Friday, January 26, 2007

Shorter Than Haiku

Two-by-four, face, jaw surgery.

Where did that tooth come from?

Patient self-decannulates tracheostomy, maintains saturations.

Hat tip to Disappearing John.

Even the average workdays are getting a bit off-center. There was a code down the hall. I was at the front desk when some of the specialty nurses were wheeling a patient back to their room after a procedure, and I heard one of them say "everybody's running."

I thought they were just joking that we had spotted them coming and were all running away from helping them settle the patient back in, but it was really that they had seen one of the hospitalists and some nurses rushing to a room. Then I heard somebody say "they're going to call it," so I started running too.

When I had seen which room they were going to, I knew it was going to be interesting because I'd seen that the patient was up in the cadillac chair. That's where they were when compressions were started. In the few minutes it took to get them back into bed another thirty or so people showed up. The usual routine. Compressions, shocks,intubation, drugs. The ventricular tachycardia went away, blood pressure last at 170/100 and pulse strong. Out the door and off to intensive care.

The monitor techs caught it originally. The patient had been seen by their doctor just minutes before coding. Then V-tach. We were guessing that since they had a chest tube maybe they'd thrown off a clot.

The patient with the jaw surgery was doing very well. The surgical technique used to repair it was neat and elegant, with an inch-long incision horizontal below the eye, and another incision within the oral cavity. Minimally invasive. Really beautiful work. They went home after a run of IV magnesium.

On a routine walkabout I noticed that one of my assigned patients had a tooth sitting on their bedside stand.

"Where did that come from?" I asked, and they said "I don't know. My mouth, I guess." They were going for surgery with general anaesthesia the next day so I made sure they didn't have other teeth that might bust loose during intubation.
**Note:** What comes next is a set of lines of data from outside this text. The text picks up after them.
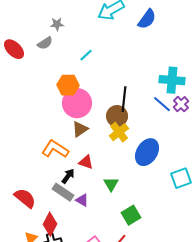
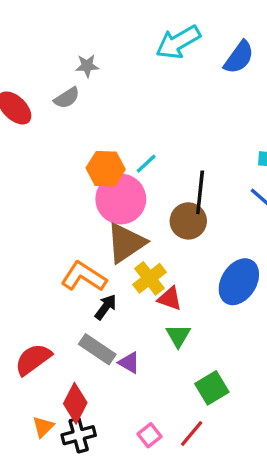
cyan line: (86, 55) -> (146, 164), moved
brown triangle: (80, 129) -> (126, 243), size x1.5
yellow cross: (119, 132) -> (149, 278), moved
red triangle: (86, 162) -> (170, 299), moved
black arrow: (68, 176) -> (106, 307), moved
red semicircle: (25, 198) -> (33, 359), turned -75

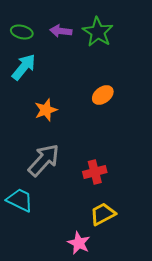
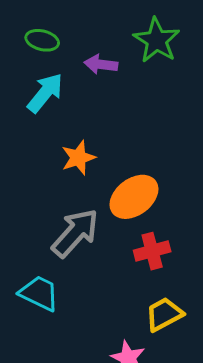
purple arrow: (61, 31) -> (101, 64), moved
orange ellipse: (103, 95) -> (134, 197), moved, size x1.5

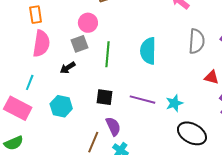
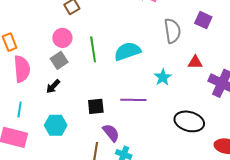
cyan semicircle: (148, 51) -> (127, 51), turned 84
green line: (107, 54) -> (93, 49), moved
cyan star: (174, 103) -> (163, 77), moved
On another walkabout I popped in on a slightly confused oldster only to see their trach cannula dangling uselessly out of its socket. It had been capped for days anyways and was probably due to be removed, but usually we do this for the patient ourselves. They had also pulled out their saline lock but there was very little blood from that.
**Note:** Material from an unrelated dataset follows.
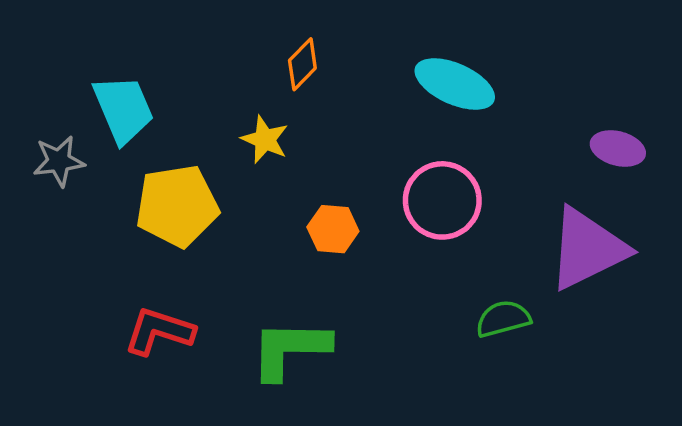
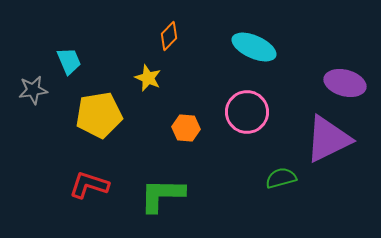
cyan trapezoid: (123, 109) -> (69, 61), size x0.7
purple ellipse: (618, 148) -> (345, 83), size x1.4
That patient had pitched forward out of the caddy chair the day before when assigned to someone other than myself. They had a family member that liked to call us up to micromanage, over the phone, all the patient's care. Turning, changing, boots on, boots off, that kind of thing. I practiced a little passive-aggressive codependency by calling that person at their job just about every hour all day long to update them on things.

You wouldn't know it from reading this blog but I am actually very professional and personable while on the telephone, and the family member thanked me profusely for the calls. They even felt secure enough to stay home with their young children rather than visit the hospital with a list of demands and complaints.

That's nice.


GingerJar said...

I know what you mean. We coded a patient 4 times the other night. The family was irrate that we called to wake them up to come back to the hospital....they had made her a full code before going home. Guess that thought if she died we'd just keep her alive we are God's or something. They think NOBODY ever dies here.

Kookaloomoo said...

Why does nobody ever code in their bed? Why are they always in a chair, in the bathroom, etc..? I can count on one hand the number of recussitations I've done where the patient was tucked neatly in their bed. It's just soooo inconsiderate to expect the team to have to haul your lifeless body to the floor or bed, or to have to crowd into the bathroom to save your life. Hrmpf!